**Exercise brief:**
Leave out the pictures and copy everything else in the entries exactly.

**Data excerpts:**
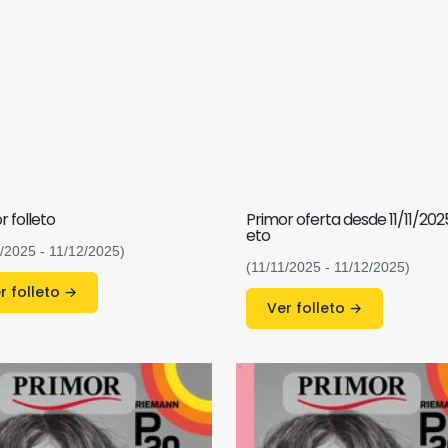
r folleto
Primor oferta desde 11/11/2025
eto
1/2025 - 11/12/2025)
(11/11/2025 - 11/12/2025)
Ver folleto →
Ver folleto →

**Written answer:**
r folleto
Primor oferta desde 11/11/2025
eto
1/2025 - 11/12/2025)
(11/11/2025 - 11/12/2025)
Ver folleto →
Ver folleto →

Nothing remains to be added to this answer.